## THE TASK
Which of the lines below hold the word "Manager"? Pull each of them out.

## DATA FOR THE TASK
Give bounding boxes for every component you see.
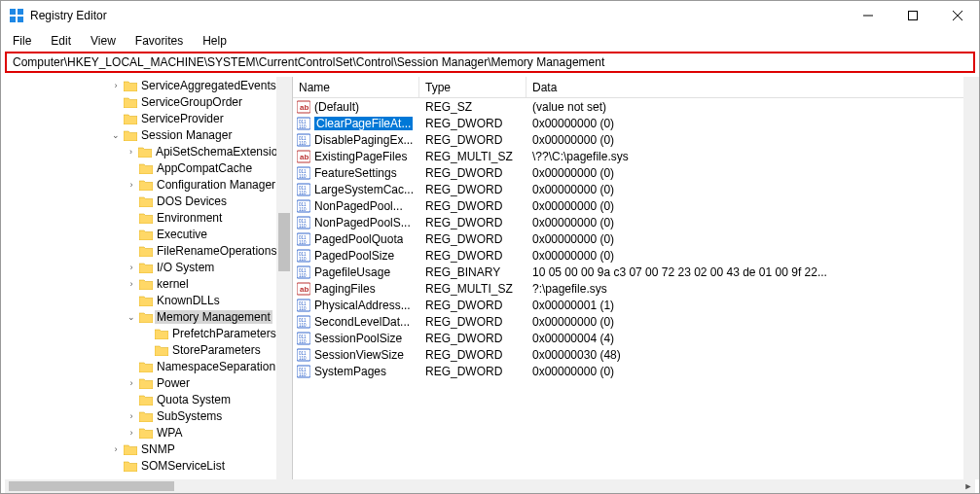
scroll-right-icon[interactable]: ►: [962, 479, 975, 493]
maximize-button[interactable]: [899, 6, 926, 25]
value-type: REG_DWORD: [419, 332, 526, 345]
tree-node[interactable]: PrefetchParameters: [5, 325, 292, 341]
tree-node[interactable]: ›I/O System: [5, 259, 292, 275]
folder-icon: [155, 328, 168, 339]
scrollbar-thumb[interactable]: [9, 481, 174, 491]
tree-node[interactable]: SOMServiceList: [5, 457, 292, 474]
values-pane[interactable]: Name Type Data (Default)REG_SZ(value not…: [293, 77, 979, 479]
value-data: (value not set): [526, 100, 979, 114]
folder-icon: [139, 410, 153, 422]
col-header-type[interactable]: Type: [419, 77, 526, 97]
menu-favorites[interactable]: Favorites: [127, 32, 191, 50]
tree-node-label: KnownDLLs: [155, 294, 222, 307]
value-row[interactable]: SystemPagesREG_DWORD0x00000000 (0): [293, 363, 979, 379]
tree-node[interactable]: ›WPA: [5, 424, 292, 441]
value-row[interactable]: SecondLevelDat...REG_DWORD0x00000000 (0): [293, 313, 979, 330]
tree-node[interactable]: AppCompatCache: [5, 159, 292, 176]
expand-icon[interactable]: ›: [126, 377, 137, 389]
address-bar[interactable]: Computer\HKEY_LOCAL_MACHINE\SYSTEM\Curre…: [5, 52, 975, 73]
value-name: LargeSystemCac...: [314, 183, 414, 196]
folder-icon: [124, 443, 137, 455]
tree-pane[interactable]: ›ServiceAggregatedEventsServiceGroupOrde…: [1, 77, 293, 479]
tree-node-label: FileRenameOperations: [155, 244, 278, 258]
expand-icon[interactable]: ›: [126, 179, 137, 191]
binary-value-icon: [297, 166, 310, 180]
expand-icon[interactable]: ›: [110, 80, 122, 91]
no-expand-icon: [126, 229, 137, 240]
tree-node[interactable]: ›kernel: [5, 275, 292, 292]
value-row[interactable]: ExistingPageFilesREG_MULTI_SZ\??\C:\page…: [293, 148, 979, 164]
tree-node[interactable]: ServiceGroupOrder: [5, 93, 292, 110]
tree-node[interactable]: ⌄Session Manager: [5, 126, 292, 143]
expand-icon[interactable]: ›: [126, 146, 136, 158]
value-type: REG_BINARY: [419, 265, 526, 279]
value-row[interactable]: ClearPageFileAt...REG_DWORD0x00000000 (0…: [293, 115, 979, 131]
value-row[interactable]: SessionViewSizeREG_DWORD0x00000030 (48): [293, 346, 979, 363]
tree-node[interactable]: ›ServiceAggregatedEvents: [5, 77, 292, 93]
minimize-button[interactable]: [854, 6, 882, 25]
tree-node[interactable]: ServiceProvider: [5, 110, 292, 126]
folder-icon: [139, 262, 153, 273]
tree-node[interactable]: KnownDLLs: [5, 292, 292, 308]
tree-node[interactable]: Quota System: [5, 391, 292, 407]
tree-node[interactable]: Environment: [5, 209, 292, 226]
folder-icon: [139, 195, 153, 207]
tree-node[interactable]: ›SubSystems: [5, 407, 292, 424]
menu-help[interactable]: Help: [195, 32, 235, 50]
value-row[interactable]: (Default)REG_SZ(value not set): [293, 98, 979, 115]
expand-icon[interactable]: ›: [110, 443, 122, 455]
value-row[interactable]: PagedPoolQuotaREG_DWORD0x00000000 (0): [293, 230, 979, 247]
value-name: PagedPoolSize: [314, 249, 394, 263]
value-row[interactable]: PhysicalAddress...REG_DWORD0x00000001 (1…: [293, 297, 979, 313]
expand-icon[interactable]: ›: [126, 262, 137, 273]
tree-node[interactable]: FileRenameOperations: [5, 242, 292, 259]
value-row[interactable]: NonPagedPoolS...REG_DWORD0x00000000 (0): [293, 214, 979, 230]
menu-file[interactable]: File: [5, 32, 39, 50]
tree-node[interactable]: Executive: [5, 226, 292, 242]
svg-rect-0: [10, 9, 16, 15]
value-row[interactable]: DisablePagingEx...REG_DWORD0x00000000 (0…: [293, 131, 979, 148]
expand-icon[interactable]: ›: [126, 278, 137, 290]
value-row[interactable]: FeatureSettingsREG_DWORD0x00000000 (0): [293, 164, 979, 181]
value-data: 0x00000000 (0): [526, 216, 979, 229]
col-header-data[interactable]: Data: [526, 77, 979, 97]
tree-node-label: StoreParameters: [170, 343, 263, 357]
folder-icon: [155, 344, 168, 356]
expand-icon[interactable]: ›: [126, 410, 137, 422]
value-name: SessionPoolSize: [314, 332, 402, 345]
tree-horizontal-scrollbar[interactable]: ◄ ►: [5, 479, 975, 493]
value-row[interactable]: LargeSystemCac...REG_DWORD0x00000000 (0): [293, 181, 979, 197]
collapse-icon[interactable]: ⌄: [126, 311, 137, 323]
tree-node[interactable]: NamespaceSeparation: [5, 358, 292, 374]
value-row[interactable]: PagefileUsageREG_BINARY10 05 00 00 9a c3…: [293, 264, 979, 280]
menu-edit[interactable]: Edit: [43, 32, 79, 50]
value-row[interactable]: PagingFilesREG_MULTI_SZ?:\pagefile.sys: [293, 280, 979, 297]
value-row[interactable]: NonPagedPool...REG_DWORD0x00000000 (0): [293, 197, 979, 214]
col-header-name[interactable]: Name: [293, 77, 419, 97]
tree-node[interactable]: ⌄Memory Management: [5, 308, 292, 325]
folder-icon: [139, 394, 153, 406]
values-scrollbar[interactable]: [963, 77, 979, 479]
expand-icon[interactable]: ›: [126, 427, 137, 439]
tree-node[interactable]: ›ApiSetSchemaExtensions: [5, 143, 292, 159]
close-button[interactable]: [944, 6, 971, 25]
folder-icon: [139, 179, 153, 191]
tree-node[interactable]: ›Configuration Manager: [5, 176, 292, 193]
collapse-icon[interactable]: ⌄: [110, 129, 122, 141]
scrollbar-thumb[interactable]: [278, 213, 290, 271]
tree-node[interactable]: StoreParameters: [5, 341, 292, 358]
tree-scrollbar[interactable]: [276, 77, 292, 479]
string-value-icon: [297, 100, 310, 114]
value-data: 10 05 00 00 9a c3 07 00 72 23 02 00 43 d…: [526, 265, 979, 279]
tree-node[interactable]: ›SNMP: [5, 441, 292, 457]
binary-value-icon: [297, 183, 310, 196]
svg-rect-2: [10, 17, 16, 22]
value-row[interactable]: SessionPoolSizeREG_DWORD0x00000004 (4): [293, 330, 979, 346]
value-row[interactable]: PagedPoolSizeREG_DWORD0x00000000 (0): [293, 247, 979, 264]
folder-icon: [124, 96, 137, 108]
tree-node[interactable]: ›Power: [5, 374, 292, 391]
value-name: SystemPages: [314, 365, 386, 378]
menu-view[interactable]: View: [83, 32, 124, 50]
value-name: NonPagedPool...: [314, 199, 403, 213]
tree-node[interactable]: DOS Devices: [5, 193, 292, 209]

## RESPONSE TO THE TASK
tree-node[interactable]: ⌄Session Manager: [5, 126, 292, 143]
tree-node[interactable]: ›Configuration Manager: [5, 176, 292, 193]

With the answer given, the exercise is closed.